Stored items
-*-*-
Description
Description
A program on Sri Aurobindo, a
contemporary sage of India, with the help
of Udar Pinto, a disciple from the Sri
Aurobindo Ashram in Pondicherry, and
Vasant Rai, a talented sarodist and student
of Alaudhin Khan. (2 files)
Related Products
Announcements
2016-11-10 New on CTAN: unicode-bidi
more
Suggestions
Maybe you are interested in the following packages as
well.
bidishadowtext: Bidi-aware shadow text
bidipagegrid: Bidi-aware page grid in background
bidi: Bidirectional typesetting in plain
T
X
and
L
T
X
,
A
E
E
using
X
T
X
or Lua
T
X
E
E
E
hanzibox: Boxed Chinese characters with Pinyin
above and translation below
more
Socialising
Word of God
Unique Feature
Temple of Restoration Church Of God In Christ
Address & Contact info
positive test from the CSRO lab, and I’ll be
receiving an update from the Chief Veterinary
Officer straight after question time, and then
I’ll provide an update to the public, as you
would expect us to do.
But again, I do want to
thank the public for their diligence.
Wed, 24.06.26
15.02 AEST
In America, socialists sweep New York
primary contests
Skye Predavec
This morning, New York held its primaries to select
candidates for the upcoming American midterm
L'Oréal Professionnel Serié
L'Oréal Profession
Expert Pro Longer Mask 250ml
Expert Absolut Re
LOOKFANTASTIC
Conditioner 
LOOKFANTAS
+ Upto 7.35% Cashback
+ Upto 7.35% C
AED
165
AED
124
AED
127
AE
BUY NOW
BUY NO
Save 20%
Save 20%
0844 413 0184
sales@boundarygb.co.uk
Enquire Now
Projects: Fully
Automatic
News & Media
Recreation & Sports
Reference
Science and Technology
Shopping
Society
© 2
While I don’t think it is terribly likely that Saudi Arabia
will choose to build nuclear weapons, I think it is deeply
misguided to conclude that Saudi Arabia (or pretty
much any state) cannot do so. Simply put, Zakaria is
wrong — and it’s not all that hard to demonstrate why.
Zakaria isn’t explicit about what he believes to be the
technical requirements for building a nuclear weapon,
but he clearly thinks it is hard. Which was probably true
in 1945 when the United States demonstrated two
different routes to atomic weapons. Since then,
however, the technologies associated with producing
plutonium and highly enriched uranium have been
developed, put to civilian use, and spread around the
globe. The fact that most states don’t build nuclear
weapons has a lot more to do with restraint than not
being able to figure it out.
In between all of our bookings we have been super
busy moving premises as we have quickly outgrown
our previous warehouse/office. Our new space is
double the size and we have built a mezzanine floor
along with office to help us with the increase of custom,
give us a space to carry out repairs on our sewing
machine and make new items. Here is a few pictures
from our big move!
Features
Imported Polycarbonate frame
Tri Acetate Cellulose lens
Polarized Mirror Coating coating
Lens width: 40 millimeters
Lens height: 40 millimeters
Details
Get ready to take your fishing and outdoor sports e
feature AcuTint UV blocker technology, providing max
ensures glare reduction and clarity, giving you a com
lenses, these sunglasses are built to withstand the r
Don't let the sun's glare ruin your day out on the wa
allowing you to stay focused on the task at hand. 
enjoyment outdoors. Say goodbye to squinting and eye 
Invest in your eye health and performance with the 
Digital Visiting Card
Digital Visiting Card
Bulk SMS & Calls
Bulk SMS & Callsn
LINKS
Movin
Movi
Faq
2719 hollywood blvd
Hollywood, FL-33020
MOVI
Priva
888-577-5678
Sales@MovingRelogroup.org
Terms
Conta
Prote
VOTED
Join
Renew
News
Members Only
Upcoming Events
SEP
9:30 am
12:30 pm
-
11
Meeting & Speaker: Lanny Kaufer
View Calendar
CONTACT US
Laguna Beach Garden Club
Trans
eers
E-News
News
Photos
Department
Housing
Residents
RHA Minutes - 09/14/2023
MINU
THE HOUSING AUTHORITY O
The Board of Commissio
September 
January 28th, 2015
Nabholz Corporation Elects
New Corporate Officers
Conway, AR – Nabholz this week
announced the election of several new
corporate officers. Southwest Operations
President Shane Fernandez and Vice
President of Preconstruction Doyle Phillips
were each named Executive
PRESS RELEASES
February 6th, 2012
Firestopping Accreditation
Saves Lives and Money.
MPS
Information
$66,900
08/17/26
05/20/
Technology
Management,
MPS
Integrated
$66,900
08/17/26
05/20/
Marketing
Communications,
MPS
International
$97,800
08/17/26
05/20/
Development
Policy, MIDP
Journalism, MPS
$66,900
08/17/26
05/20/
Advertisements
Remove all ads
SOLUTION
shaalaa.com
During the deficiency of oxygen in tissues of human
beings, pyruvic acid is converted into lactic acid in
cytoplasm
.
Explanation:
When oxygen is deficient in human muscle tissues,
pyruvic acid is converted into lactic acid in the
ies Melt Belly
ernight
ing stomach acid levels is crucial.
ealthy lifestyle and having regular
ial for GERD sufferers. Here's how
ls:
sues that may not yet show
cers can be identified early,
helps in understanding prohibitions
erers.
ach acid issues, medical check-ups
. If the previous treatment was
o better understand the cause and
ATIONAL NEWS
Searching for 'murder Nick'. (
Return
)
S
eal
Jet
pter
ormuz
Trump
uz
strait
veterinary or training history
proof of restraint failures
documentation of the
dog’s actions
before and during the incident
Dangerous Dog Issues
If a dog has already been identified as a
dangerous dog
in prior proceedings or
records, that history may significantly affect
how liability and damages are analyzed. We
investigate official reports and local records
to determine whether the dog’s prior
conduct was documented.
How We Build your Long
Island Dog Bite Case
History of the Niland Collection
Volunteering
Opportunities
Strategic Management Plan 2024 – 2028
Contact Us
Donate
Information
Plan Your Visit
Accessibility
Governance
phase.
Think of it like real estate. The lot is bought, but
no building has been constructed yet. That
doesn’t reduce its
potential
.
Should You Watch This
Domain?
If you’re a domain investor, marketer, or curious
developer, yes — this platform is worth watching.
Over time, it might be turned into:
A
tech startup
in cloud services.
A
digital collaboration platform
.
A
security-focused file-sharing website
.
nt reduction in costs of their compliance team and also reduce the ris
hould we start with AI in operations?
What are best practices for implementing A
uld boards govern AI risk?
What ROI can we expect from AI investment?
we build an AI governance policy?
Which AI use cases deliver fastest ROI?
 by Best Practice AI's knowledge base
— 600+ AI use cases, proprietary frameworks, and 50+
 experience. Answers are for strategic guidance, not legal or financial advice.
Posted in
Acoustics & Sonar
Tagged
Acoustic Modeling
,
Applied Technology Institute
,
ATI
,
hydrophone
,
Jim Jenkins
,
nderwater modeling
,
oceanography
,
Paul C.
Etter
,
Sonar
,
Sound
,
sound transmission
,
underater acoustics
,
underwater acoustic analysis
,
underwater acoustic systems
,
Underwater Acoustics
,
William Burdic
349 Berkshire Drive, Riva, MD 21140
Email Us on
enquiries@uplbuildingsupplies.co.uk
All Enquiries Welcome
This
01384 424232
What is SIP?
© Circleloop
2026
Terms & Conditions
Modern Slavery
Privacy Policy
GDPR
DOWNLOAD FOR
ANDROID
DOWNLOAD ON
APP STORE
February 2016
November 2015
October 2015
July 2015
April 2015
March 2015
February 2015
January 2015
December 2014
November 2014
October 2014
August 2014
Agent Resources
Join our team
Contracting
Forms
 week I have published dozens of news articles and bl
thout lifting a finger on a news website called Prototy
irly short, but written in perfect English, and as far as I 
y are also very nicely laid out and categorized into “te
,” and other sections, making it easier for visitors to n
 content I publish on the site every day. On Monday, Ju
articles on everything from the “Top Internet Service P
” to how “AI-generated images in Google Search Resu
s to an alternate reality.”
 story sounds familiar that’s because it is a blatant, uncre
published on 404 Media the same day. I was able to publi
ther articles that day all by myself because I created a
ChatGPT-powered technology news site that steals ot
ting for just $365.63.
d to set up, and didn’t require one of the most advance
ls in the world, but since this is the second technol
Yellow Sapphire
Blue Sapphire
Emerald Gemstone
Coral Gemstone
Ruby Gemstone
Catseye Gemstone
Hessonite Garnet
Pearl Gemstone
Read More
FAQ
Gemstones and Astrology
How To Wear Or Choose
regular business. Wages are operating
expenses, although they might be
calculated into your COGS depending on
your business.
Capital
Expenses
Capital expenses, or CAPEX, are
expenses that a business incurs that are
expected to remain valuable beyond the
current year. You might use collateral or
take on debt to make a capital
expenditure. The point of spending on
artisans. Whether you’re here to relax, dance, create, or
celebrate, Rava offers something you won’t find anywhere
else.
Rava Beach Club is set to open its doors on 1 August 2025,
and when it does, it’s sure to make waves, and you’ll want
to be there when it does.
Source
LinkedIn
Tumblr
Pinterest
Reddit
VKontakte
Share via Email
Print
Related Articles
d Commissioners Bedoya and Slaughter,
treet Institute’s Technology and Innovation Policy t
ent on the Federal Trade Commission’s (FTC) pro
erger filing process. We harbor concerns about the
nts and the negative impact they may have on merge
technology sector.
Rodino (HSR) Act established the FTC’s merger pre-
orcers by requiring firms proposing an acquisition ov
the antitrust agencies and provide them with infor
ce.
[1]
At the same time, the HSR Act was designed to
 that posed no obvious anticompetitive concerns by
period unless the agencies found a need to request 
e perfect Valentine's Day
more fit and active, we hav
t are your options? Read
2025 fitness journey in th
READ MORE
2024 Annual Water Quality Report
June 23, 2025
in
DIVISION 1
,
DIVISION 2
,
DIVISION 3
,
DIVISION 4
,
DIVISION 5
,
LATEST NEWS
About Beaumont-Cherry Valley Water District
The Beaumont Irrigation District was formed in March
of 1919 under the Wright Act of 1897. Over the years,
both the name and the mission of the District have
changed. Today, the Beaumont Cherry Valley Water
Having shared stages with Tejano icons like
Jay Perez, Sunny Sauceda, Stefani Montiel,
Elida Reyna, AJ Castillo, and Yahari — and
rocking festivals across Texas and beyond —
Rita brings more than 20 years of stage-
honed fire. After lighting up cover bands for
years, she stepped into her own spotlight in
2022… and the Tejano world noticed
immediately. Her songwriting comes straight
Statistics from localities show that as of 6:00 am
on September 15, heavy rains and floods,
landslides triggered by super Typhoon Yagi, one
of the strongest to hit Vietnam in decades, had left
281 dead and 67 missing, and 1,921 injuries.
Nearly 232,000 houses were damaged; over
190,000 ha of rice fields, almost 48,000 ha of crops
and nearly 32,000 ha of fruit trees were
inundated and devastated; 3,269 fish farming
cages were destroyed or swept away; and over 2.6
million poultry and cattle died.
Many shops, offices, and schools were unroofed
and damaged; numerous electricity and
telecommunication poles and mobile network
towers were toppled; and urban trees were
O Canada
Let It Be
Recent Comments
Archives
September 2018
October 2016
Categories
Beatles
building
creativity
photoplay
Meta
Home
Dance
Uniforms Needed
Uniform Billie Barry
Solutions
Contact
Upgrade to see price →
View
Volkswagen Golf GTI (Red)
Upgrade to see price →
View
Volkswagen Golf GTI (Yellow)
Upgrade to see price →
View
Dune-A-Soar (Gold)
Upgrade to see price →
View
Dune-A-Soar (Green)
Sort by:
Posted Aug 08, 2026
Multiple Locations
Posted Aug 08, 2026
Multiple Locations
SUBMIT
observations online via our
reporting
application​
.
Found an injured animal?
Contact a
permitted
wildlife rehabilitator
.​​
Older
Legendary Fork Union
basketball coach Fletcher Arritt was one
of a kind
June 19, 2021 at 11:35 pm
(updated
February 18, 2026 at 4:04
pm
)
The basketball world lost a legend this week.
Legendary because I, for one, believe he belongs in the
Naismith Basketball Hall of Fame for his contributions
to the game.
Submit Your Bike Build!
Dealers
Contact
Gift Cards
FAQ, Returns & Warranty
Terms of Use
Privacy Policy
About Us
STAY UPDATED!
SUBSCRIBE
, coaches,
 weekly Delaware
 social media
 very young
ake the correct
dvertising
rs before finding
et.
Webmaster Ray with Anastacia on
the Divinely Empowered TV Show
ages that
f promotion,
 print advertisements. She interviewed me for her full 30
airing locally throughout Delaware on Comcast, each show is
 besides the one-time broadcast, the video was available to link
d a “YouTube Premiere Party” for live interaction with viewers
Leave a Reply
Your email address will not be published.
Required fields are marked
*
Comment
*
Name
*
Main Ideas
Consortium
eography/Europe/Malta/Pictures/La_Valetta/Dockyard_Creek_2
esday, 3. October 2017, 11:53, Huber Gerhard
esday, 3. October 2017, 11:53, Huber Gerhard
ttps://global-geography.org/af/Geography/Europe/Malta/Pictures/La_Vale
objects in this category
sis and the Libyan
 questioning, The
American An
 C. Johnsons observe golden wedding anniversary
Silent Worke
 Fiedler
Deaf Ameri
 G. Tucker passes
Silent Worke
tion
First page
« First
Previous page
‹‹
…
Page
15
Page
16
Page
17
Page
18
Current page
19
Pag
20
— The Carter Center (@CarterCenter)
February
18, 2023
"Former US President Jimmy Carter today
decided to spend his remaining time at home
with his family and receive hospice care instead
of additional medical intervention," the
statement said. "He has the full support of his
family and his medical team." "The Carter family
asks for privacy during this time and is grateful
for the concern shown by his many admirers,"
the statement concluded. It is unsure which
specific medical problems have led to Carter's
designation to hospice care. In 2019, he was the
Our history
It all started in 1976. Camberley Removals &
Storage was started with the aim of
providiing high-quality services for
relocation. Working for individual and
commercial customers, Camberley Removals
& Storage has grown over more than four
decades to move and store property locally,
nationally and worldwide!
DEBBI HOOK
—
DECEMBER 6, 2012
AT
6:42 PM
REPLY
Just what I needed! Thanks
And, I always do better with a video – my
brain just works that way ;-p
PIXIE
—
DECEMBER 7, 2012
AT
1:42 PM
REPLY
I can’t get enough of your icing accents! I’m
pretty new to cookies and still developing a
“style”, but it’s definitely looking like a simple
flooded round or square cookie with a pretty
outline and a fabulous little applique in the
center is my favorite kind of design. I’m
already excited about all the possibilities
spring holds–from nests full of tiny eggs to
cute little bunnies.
-*-*-
■ Assignment
Extract the first line above and each line after it up to and including the one with "While I don’t", please, exactly and with nothing else.

■ Exercise solution
Description
Description
A program on Sri Aurobindo, a
contemporary sage of India, with the help
of Udar Pinto, a disciple from the Sri
Aurobindo Ashram in Pondicherry, and
Vasant Rai, a talented sarodist and student
of Alaudhin Khan. (2 files)
Related Products
Announcements
2016-11-10 New on CTAN: unicode-bidi
more
Suggestions
Maybe you are interested in the following packages as
well.
bidishadowtext: Bidi-aware shadow text
bidipagegrid: Bidi-aware page grid in background
bidi: Bidirectional typesetting in plain
T
X
and
L
T
X
,
A
E
E
using
X
T
X
or Lua
T
X
E
E
E
hanzibox: Boxed Chinese characters with Pinyin
above and translation below
more
Socialising
Word of God
Unique Feature
Temple of Restoration Church Of God In Christ
Address & Contact info
positive test from the CSRO lab, and I’ll be
receiving an update from the Chief Veterinary
Officer straight after question time, and then
I’ll provide an update to the public, as you
would expect us to do.
But again, I do want to
thank the public for their diligence.
Wed, 24.06.26
15.02 AEST
In America, socialists sweep New York
primary contests
Skye Predavec
This morning, New York held its primaries to select
candidates for the upcoming American midterm
L'Oréal Professionnel Serié
L'Oréal Profession
Expert Pro Longer Mask 250ml
Expert Absolut Re
LOOKFANTASTIC
Conditioner 
LOOKFANTAS
+ Upto 7.35% Cashback
+ Upto 7.35% C
AED
165
AED
124
AED
127
AE
BUY NOW
BUY NO
Save 20%
Save 20%
0844 413 0184
sales@boundarygb.co.uk
Enquire Now
Projects: Fully
Automatic
News & Media
Recreation & Sports
Reference
Science and Technology
Shopping
Society
© 2
While I don’t think it is terribly likely that Saudi Arabia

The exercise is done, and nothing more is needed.